Lawsuit Over Chinese Clocks

The NY Daily News is reporting on a pair of clocks purchased by a clock dealer at auction for $607,000. The purchaser claims the clocks are 5 year old reproductions value around $20,000. The pair of clocks were supposed to be late 19th or early 20th century examples.

The NY Daily News reports
Time is the essence.

A rare clock business on Long Island is suing a California auction gallery, saying it paid for allegedly precious antique Chinese clocks that turned out to be fakes.

Ye Olde Time Keepers of East Rockaway shelled out $607,000 for what it thought was a “rare pair of Chinese ormolu bronze automaton clocks” crafted in a renowned imperial Guangzhou workshop during the late 19th or early 20th century.

The timepiece dealer said it got knock-off clocks instead, fabricated about five years ago in a Beijing company and valued around $20,000.

Now Ye Olde Time Keepers says the time is right to sue Clars Auction Gallery in Oakland, which it says peddled the alleged antiques.

“Every one of the representations that Clars made about the provenance of the clocks turns out to be false,” said the suit, filed Monday in Brooklyn federal court. Even worse, the lawsuit continued, Clars “either actually knew that it was auctioning counterfeit clocks, or recklessly failed to learn the actual provenance of the clocks.”
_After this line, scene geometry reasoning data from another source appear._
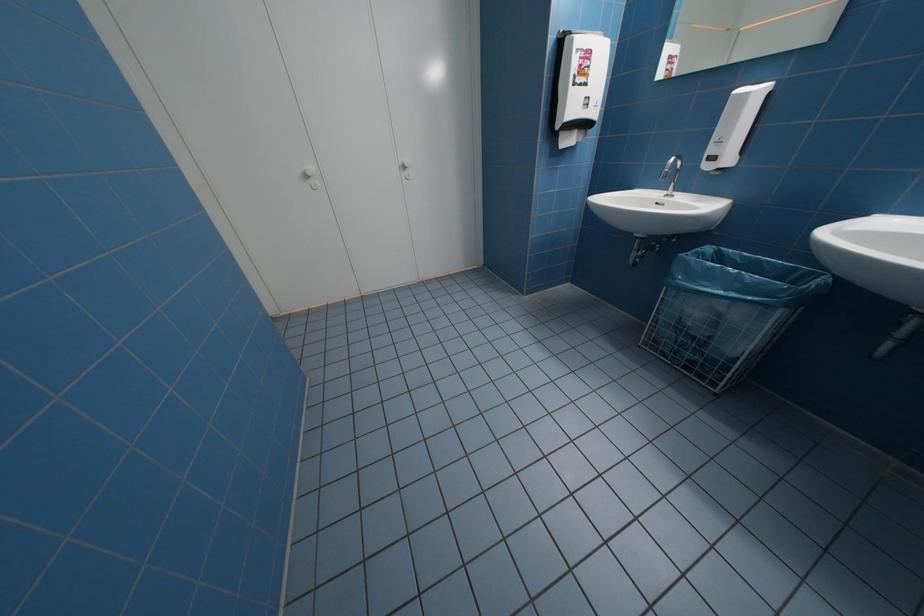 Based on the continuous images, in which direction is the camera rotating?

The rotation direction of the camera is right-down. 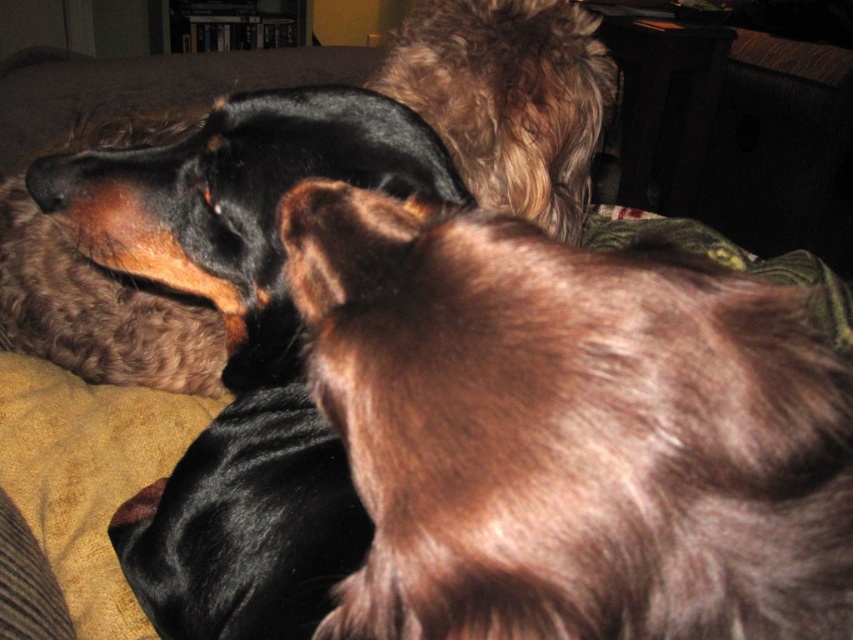 Describe the element at coordinates (242, 348) in the screenshot. This screenshot has height=640, width=853. I see `shiny black coat at upper left` at that location.

Which is behind, point (173, 228) or point (502, 33)?

The point (502, 33) is behind.

In order to click on shiny black coat at upper left in this screenshot , I will do `click(242, 348)`.

You are a GUI agent. You are given a task and a screenshot of the screen. Output one action in this format:
    pyautogui.click(x=<x>, y=<y>)
    Task: Click on the shiny black coat at upper left
    This screenshot has height=640, width=853.
    Given the screenshot: What is the action you would take?
    pyautogui.click(x=242, y=348) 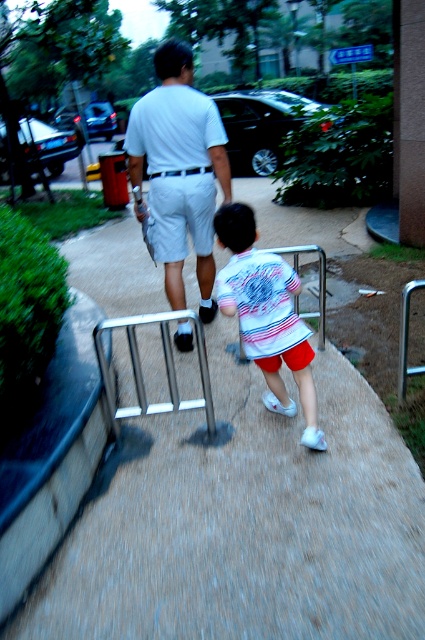 Measure the distance between white printed shirt at center and white cotton shorts at center.

white printed shirt at center and white cotton shorts at center are 36.61 inches apart.

Which is in front, point (226, 282) or point (176, 257)?

Point (226, 282)

What do you see at coordinates (266, 316) in the screenshot?
I see `white printed shirt at center` at bounding box center [266, 316].

Find the location of a particular element. This screenshot has height=640, width=425. white printed shirt at center is located at coordinates (266, 316).

Can you confirm if white printed shirt at center is shorter than silver metallic rail at center?

No.

Does point (297, 387) come closer to viewer compared to point (129, 324)?

No, it is behind (129, 324).

Identify the location of white printed shirt at center. The image size is (425, 640). (266, 316).

Between gray concrete pavement at center and white cotton shorts at center, which one is positioned higher?

white cotton shorts at center is higher up.

Is gray concrete pavement at center taller than white cotton shorts at center?

Yes, gray concrete pavement at center is taller than white cotton shorts at center.

Describe the element at coordinates (246, 524) in the screenshot. I see `gray concrete pavement at center` at that location.

This screenshot has height=640, width=425. Identify the location of gray concrete pavement at center. (246, 524). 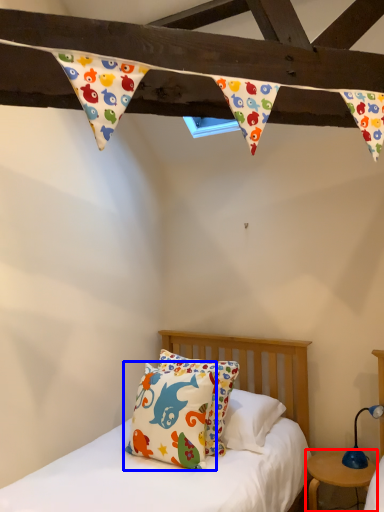 Question: Which object is further to the camera taking this photo, nightstand (highlighted by a red box) or pillow (highlighted by a blue box)?

Choices:
 (A) nightstand
 (B) pillow

Answer: (A) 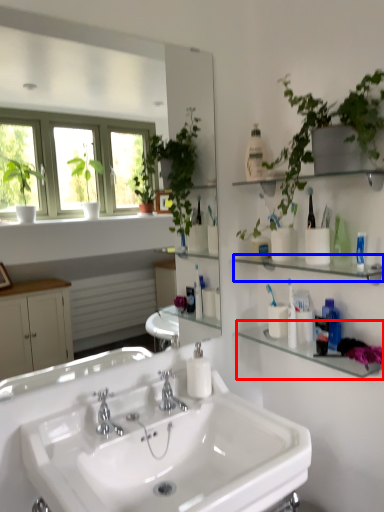 Question: Which object appears closest to the camera in this image, shelf (highlighted by a red box) or shelf (highlighted by a blue box)?

Choices:
 (A) shelf
 (B) shelf

Answer: (B) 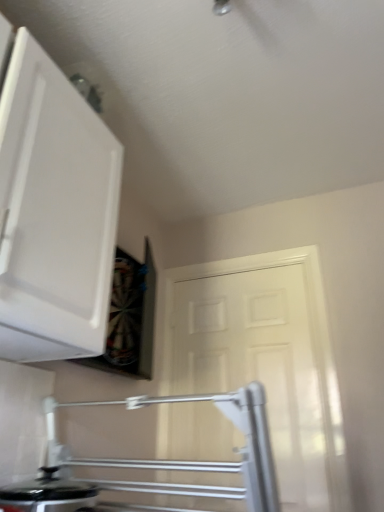 Question: Is black glossy pot at lower left further to the viewer compared to white matte cabinet at upper left?

Choices:
 (A) yes
 (B) no

Answer: (A)

Question: From a real-world perspective, is black glossy pot at lower left under white matte cabinet at upper left?

Choices:
 (A) yes
 (B) no

Answer: (A)

Question: Is black glossy pot at lower left positioned far away from white matte cabinet at upper left?

Choices:
 (A) no
 (B) yes

Answer: (A)

Question: Is white matte cabinet at upper left a part of black glossy pot at lower left?

Choices:
 (A) yes
 (B) no

Answer: (B)

Question: From a real-world perspective, does black glossy pot at lower left stand above white matte cabinet at upper left?

Choices:
 (A) yes
 (B) no

Answer: (B)

Question: Is white matte cabinet at upper left bigger or smaller than white matte door at center?

Choices:
 (A) small
 (B) big

Answer: (B)

Question: Considering the positions of white matte cabinet at upper left and white matte door at center in the image, is white matte cabinet at upper left taller or shorter than white matte door at center?

Choices:
 (A) tall
 (B) short

Answer: (B)

Question: From the image's perspective, is white matte cabinet at upper left located above or below white matte door at center?

Choices:
 (A) above
 (B) below

Answer: (A)

Question: Would you say white matte cabinet at upper left is inside or outside white matte door at center?

Choices:
 (A) outside
 (B) inside

Answer: (A)

Question: In terms of height, does black glossy pot at lower left look taller or shorter compared to white matte door at center?

Choices:
 (A) short
 (B) tall

Answer: (A)

Question: From the image's perspective, is black glossy pot at lower left above or below white matte door at center?

Choices:
 (A) above
 (B) below

Answer: (B)

Question: Visually, is black glossy pot at lower left positioned to the left or to the right of white matte door at center?

Choices:
 (A) left
 (B) right

Answer: (A)

Question: In terms of size, does black glossy pot at lower left appear bigger or smaller than white matte door at center?

Choices:
 (A) small
 (B) big

Answer: (A)

Question: Considering their positions, is white matte door at center located in front of or behind black glossy pot at lower left?

Choices:
 (A) front
 (B) behind

Answer: (B)

Question: Is point (258, 278) closer or farther from the camera than point (48, 488)?

Choices:
 (A) closer
 (B) farther

Answer: (B)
During the May 2016 auction, Clars offered up the pieces at a catalogue estimate of between $200,000 and $400,000. The auction house knew the clocks were a big deal in the clock collecting community, the suit said.

Clars said the clocks came “from an advanced Bay Area collector” who got the horologic heirlooms from a family in 2014.

Before the bidding, Ye Olde Time Keepers said it planned to buy the clocks but wanted a guarantee the timepieces were the genuine ar-tick-le.

Clars said its specialist “can confirm that this clock is late 19th/early 20th century.” But the company couldn’t say much more than what was stated in the catalogue because of confidentiality rules with the collector.

There was a 30-day post-sale inspection window to check out the goods. The suit argued Clars knew that time frame was too tight to ship the devices to China, where most, if not all, of the experts on the clocks live.

Ye Olde Time Keepers learned the clocks were schlock after the inspection window closed. It demanded the money back and Clars refused.

Clars allegedly came back with a certificate vouching for the goods. But even that turned out to be questionable, the suit said.

The August 2015 document, written in Chinese, came from the “China Horologe Association.” The suit said if the association exists, it is not even in the business of antique clock authentication — it looks to be a trade association for the country’s wristwatch and clock industry.

The certificate referred to one different clock, not two clocks. It also said the consigner came from Tianjin.

“It’s shameful Clars won’t take responsibility for selling two fake clocks to an innocent buyer — even worse, that they hide the identity of the persons who perpetrated this fraud,” said Ted Poretz, the lawyer for Ye Olde Time Keepers.

The clocks are sitting in a Hong Kong art storage facility, after experts said the items weren’t authentic antiques, according to Poretz.

Clars did not reply to a request for comment.